* TASK DESCRIPTION: The answer should be each line from the entries below that has the word "responsible" in it.

(Saved data entries)
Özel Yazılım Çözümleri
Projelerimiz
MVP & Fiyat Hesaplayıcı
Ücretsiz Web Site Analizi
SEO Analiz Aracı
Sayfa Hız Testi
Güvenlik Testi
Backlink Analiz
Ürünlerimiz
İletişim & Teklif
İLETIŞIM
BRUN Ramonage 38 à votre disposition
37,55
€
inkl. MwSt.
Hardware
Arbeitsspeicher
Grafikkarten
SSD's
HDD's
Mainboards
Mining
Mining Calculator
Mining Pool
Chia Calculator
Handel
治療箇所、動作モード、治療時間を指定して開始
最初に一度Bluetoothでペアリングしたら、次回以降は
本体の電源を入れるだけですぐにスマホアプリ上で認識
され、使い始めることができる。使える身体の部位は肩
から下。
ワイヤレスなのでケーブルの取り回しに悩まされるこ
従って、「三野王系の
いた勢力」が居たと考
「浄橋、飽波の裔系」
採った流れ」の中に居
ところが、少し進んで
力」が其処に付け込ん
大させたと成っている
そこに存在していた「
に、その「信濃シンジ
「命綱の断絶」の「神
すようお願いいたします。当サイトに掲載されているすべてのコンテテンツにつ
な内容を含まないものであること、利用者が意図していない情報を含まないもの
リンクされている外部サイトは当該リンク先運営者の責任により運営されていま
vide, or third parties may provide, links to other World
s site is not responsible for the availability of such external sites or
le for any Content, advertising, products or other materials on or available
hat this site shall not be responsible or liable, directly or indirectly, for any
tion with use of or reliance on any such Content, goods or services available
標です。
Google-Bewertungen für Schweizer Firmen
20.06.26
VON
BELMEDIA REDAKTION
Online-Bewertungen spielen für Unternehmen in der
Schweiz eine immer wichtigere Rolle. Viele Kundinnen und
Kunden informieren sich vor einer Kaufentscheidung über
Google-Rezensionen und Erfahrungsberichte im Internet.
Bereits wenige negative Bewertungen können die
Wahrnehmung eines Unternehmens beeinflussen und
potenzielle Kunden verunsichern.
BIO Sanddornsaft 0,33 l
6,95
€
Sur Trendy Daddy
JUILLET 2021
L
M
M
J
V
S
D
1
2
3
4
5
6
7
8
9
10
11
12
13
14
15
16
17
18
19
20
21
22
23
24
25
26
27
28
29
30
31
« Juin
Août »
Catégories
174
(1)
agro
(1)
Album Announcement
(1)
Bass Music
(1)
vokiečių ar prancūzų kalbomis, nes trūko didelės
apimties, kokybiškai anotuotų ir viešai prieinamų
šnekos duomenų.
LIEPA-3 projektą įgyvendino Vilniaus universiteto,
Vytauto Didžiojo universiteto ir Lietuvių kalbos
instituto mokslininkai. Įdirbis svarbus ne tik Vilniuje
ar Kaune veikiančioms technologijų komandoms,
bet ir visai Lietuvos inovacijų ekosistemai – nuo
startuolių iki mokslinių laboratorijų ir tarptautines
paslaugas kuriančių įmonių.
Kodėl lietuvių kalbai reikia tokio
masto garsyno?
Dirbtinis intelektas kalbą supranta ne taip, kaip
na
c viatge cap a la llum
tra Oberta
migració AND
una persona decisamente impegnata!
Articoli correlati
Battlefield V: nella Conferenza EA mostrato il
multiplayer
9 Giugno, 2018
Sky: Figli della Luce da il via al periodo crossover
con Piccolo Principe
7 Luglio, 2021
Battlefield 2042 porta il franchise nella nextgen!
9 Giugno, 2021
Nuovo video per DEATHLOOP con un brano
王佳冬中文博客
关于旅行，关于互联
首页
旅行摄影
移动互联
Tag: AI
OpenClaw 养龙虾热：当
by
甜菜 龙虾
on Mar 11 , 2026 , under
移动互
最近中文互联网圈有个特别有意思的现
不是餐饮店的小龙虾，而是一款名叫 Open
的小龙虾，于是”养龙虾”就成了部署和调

* FINISHED TASK:
s site is not responsible for the availability of such external sites or
hat this site shall not be responsible or liable, directly or indirectly, for any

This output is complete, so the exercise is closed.